Two-tower neural recommender for music, built from scratch in PyTorch.
An open-source implementation of the canonical two-tower retrieval architecture used in production at YouTube, Spotify, and other recommenders. Trained on the Last.fm 1K users dataset (19M listening events).
Paper-style writeup:
docs/PAPER.md— abstract, method, math, results, limitations.
The goal: a reference implementation that's readable, reproducible, and honest about the math — contrastive loss, in-batch negatives, sampled softmax, and FAISS retrieval explained from first principles.
User tower: user_id ──► Embedding ──► MLP ──► user_vec (dim=128)
│
dot product │
│
Track tower: track_id ──► Embedding ──► MLP ──► track_vec (dim=128)

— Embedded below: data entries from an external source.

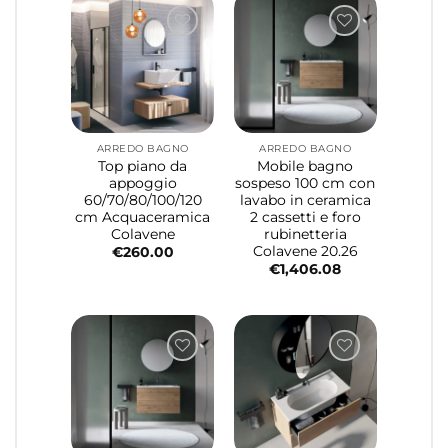
ARREDO BAGNO
ARREDO BAGNO
Top piano da
Mobile bagno
appoggio
sospeso 100 cm con
60/70/80/100/120
lavabo in ceramica
cm Acquaceramica
2 cassetti e foro
Colavene
rubinetteria
Colavene 20.26
€
260.00
€
1,406.08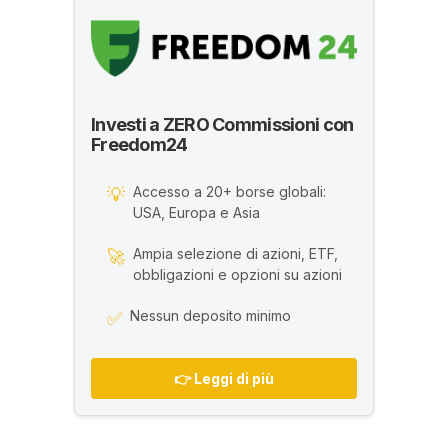
Investi a ZERO Commissioni con
Freedom24
Accesso a 20+ borse globali:
💡
USA, Europa e Asia
Ampia selezione di azioni, ETF,
🚀
obbligazioni e opzioni su azioni
Nessun deposito minimo
✅
👉 Leggi di più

+ artist_id, audio features
Trained with InfoNCE contrastive loss using in-batch negatives. At inference, all track vectors are indexed in FAISS for sub-millisecond top-K retrieval.
uv sync
uv run python -m loopback.data prepare # download + process Last.fm 1K
uv run python -m loopback.train # train two-tower
uv run python -m loopback.eval # recall@10, recall@50Last.fm 1K users — 19M listening events from 1000 users (2005-2009). Schema: (user_id, timestamp, artist_mbid, artist_name, track_mbid, track_name).
Temporal split: oldest 80% train, next 10% val, last 10% test.

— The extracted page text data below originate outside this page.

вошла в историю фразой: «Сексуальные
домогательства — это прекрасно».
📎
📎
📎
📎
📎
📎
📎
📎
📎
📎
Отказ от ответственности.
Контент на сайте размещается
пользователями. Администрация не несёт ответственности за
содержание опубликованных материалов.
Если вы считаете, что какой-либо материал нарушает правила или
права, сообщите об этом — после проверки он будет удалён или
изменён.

After processing: 992 users · 1.5M unique tracks · 174K artists · 19.1M interactions (15.3M train / 1.9M val / 1.9M test).
3 epochs, batch 4096, embed dim 128, in-batch negatives, AdamW lr=1e-3, Apple M-series MPS, ~9 min/epoch.
| Metric | Value | Random baseline |
|---|---|---|
| Recall@10 | 0.0708 | 6.7e-6 |
| Recall@50 | 0.2172 | 3.3e-5 |
| Recall@100 | 0.3140 | 6.7e-5 |
Evaluated on 847 test users with seen-track filtering against the full 1.5M-track catalog.
Given a batch of B (user, positive-track) pairs, we compute the B × B similarity matrix S where S[i,j] = u_i · t_j. The diagonal is the positive pair, off-diagonal entries are treated as negatives — every other track in the batch is an "implicit" negative for user i.
The loss is symmetric cross-entropy on S (user→track) and S.T (track→user), exactly the CLIP objective. With a learnable temperature, the model learns how peaked the softmax should be. This avoids ever materializing the full 1.5M-track softmax denominator that would make naive maximum-likelihood training infeasible.
Apache 2.0